Turning to the post Deriving and Solving the Equations of Consolidation, we first determined that the change in porosity $\Delta n$ could, for small deflections, be equated to the change in strain $\epsilon$. From this we could say that

$\Delta n = m_v \Delta \sigma_x$ (4)

The change in porosity, for a saturated soil whose voids are filled with an incompressible fluid (hopefully water) induces water flow,

${\frac {\partial }{\partial x}}q(x,t)=-{\frac {\partial }{\partial t}} {\it n}(x,t)$ (5)

where $q(x,t)$ is the flow of water out of the pores and $n(x,t)$ is the porosity as a function of position and time. The flow of water is regulated by the overall permeability of the soil, and all of this can be combined to yield

${\frac {k{\frac {\partial ^{2}}{\partial {x}^{2}}}u(x,t)}{{\it \gamma_w }}}=m_{{v}}{\frac {\partial }{\partial t}}\sigma_{{x}}(x,t)$ (6)

where $k$ is the permeability of the soil and $\gamma_w$ is the unit weight of water. Defining

$c_v = \frac{k}{m_v \gamma_w}$ (7)

and making some assumptions about the physics, we can determine the equation for consolidation as

$c_{{v}}{\frac {\partial ^{2}}{\partial {x}^{2}}}u(x,t)={\frac {\partial }{\partial t}}u(x,t)$ (8)

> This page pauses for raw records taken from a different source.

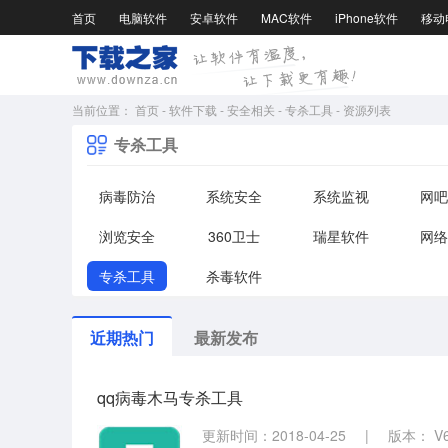
首页
电脑软件
安卓软件
MAC软件
iPhone软件
移动
当前位置：
首页
-
软件下载
-
安全相关
-
专杀工具
-
资源列表
专杀工具
病毒防治
系统安全
系统监视
网吧
浏览安全
360卫士
瑞星软件
网络
专杀工具
杀毒软件
近期热门
最新发布
qq病毒木马专杀工具
更新时间：2018-04-25
|
版本： V6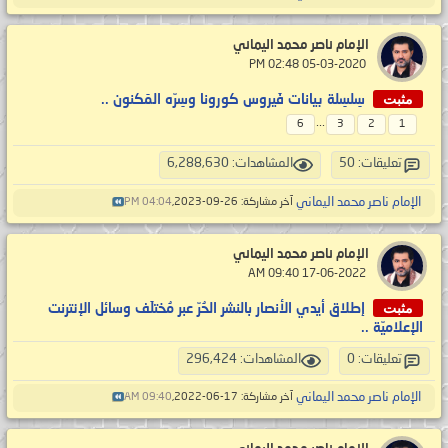
الإمام ناصر محمد اليماني
‏ 05-03-2020 02:48 PM
مثبت
سِلسِلة بيانات فَيروس كورونا وسِرّه المَكنون ..
...
6
3
2
1
تعليقات: 50
المشاهدات: 6,288,630
الإمام ناصر محمد اليماني
آخر مشاركة: 26-09-2023,
04:04 PM
الإمام ناصر محمد اليماني
‏ 17-06-2022 09:40 AM
مثبت
إطلاق أيدي الأنصار بالنشر الحُرّ عبر مُختلَف وسائل الإنترنت
الإعلاميّة ..
تعليقات: 0
المشاهدات: 296,424
الإمام ناصر محمد اليماني
آخر مشاركة: 17-06-2022,
09:40 AM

where \$latex u(x,t) is the pore water pressure. If we invoke the effective stress equation and solve this for the boundary and initial conditions described, we have a solution

$\sigma_{x}(x,t)=p\left(1-\frac{4}{\pi}\left(\sin(1/2\,{\frac{\pi\,x}{h}}){e^{-1/4\,{\frac{{\it c_v}\,{\pi}^{2}t}{{h}^{2}}}}}+1/3\,\sin(3/2\,{\frac{\pi\,x}{h}}){e^{-9/4\,{\frac{{\it c_v}\,{\pi}^{2}t}{{h}^{2}}}}}+1/5\,\sin(5/2\,{\frac{\pi\,x}{h}}){e^{-{\frac{25}{4}}\,{\frac{{\it c_v}\,{\pi}^{2}t}{{h}^{2}}}}}\cdots\right)\right)$ (9)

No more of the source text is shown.